Take a length of wire long enough to reach from the sending unit to the prop motion sensor and strip the conductors on each end of the wire. Using the soldering iron/solder/flux, solder the LED light to the wire conductors on one end of the wire. Make sure to take note of which conductor is soldered to the positive side of the LED light. Use a small piece of electricians tape or a dab of hot glue to insulate the soldered connections.

STEP 10:









At the other end of this wire conductor crimp a female connector to the positive lead from the LED light. Crimp a male connector to the negative lead from the LED light.

STEP 11:

Plug the female connector from the sending unit positive lead to one male terminal of the toggle switch (if not already done). Plug the female connector (positive lead) from the LED light to the other male terminal of the toggle switch. The toggle switch should be inline on the positive conductors of the LED light. Plug the male connector from LED light (negative lead) to the remaining female connector of the wire coming from the sending unit.

STEP 12:









Now you will have a setup that looks similar to this one. Install the proper batteries in the sending unit, turn on the switch if one is installed and test the circuit. When you pass your hand in front of the PIR sending unit the red LED light should come on for a short time then go off. Test it two or three times.

STEP 13:









Cut a short length of the 3/8” PVC tubing. It should be about 1¼” long.
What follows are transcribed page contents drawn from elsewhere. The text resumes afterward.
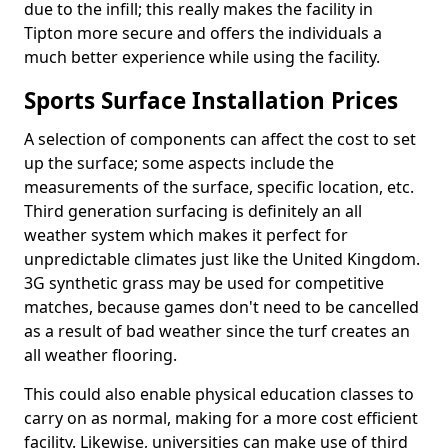
due to the infill; this really makes the facility in
Tipton more secure and offers the individuals a
much better experience while using the facility.
Sports Surface Installation Prices
A selection of components can affect the cost to set
up the surface; some aspects include the
measurements of the surface, specific location, etc.
Third generation surfacing is definitely an all
weather system which makes it perfect for
unpredictable climates just like the United Kingdom.
3G synthetic grass may be used for competitive
matches, because games don't need to be cancelled
as a result of bad weather since the turf creates an
all weather flooring.
This could also enable physical education classes to
carry on as normal, making for a more cost efficient
facility. Likewise, universities can make use of third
Using the hot glue gun/glue attach this PVC tubing over the hole of the prop's motion sensor. You can use the JB Weld here if you desire a little more secure bond. After installing the battery in the sending unit with the switch off (or placing the sending unit turned away if no switch was used) insert the LED light into the tubing, turn on any switch used and test the set up to make sure it is working. I have found that if you just insert the light into the motion sensor hole without using the PVC tube it will not trigger the prop. But if you insert the LED light in the short piece of tubing it will provide more light to the sensor by reflecting light off the white interior of the tube and trigger the prop reliably every time.

STEP 14:









Spray paint the sending unit and the 3/8” PVC tubing flat black taking care to not paint over the window of the PIR sending unit. or the interior of the PVC tubing. Cover the window with tape prior to painting. When painting I suggest that you be sure to identify somewhere on the sending unit what channel the unit works on in the event you use other Harbor Freight Driveway Alerts in your haunt. Otherwise you might be triggering other props at the same time as well that might be working on the same channel. I leave a small clean area on the bottom of the sending unit and use a marker to write in the Channel number. Once the sending unit and PVC tubing are painted the setup is ready to go. Just insert the LED into the PVC tubing. When putting away the prop just retrieve the LED from the PVC tubing, secure the wiring, and store it away with the sending unit until its next use. Be sure to remove the 9v battery from the sending unit.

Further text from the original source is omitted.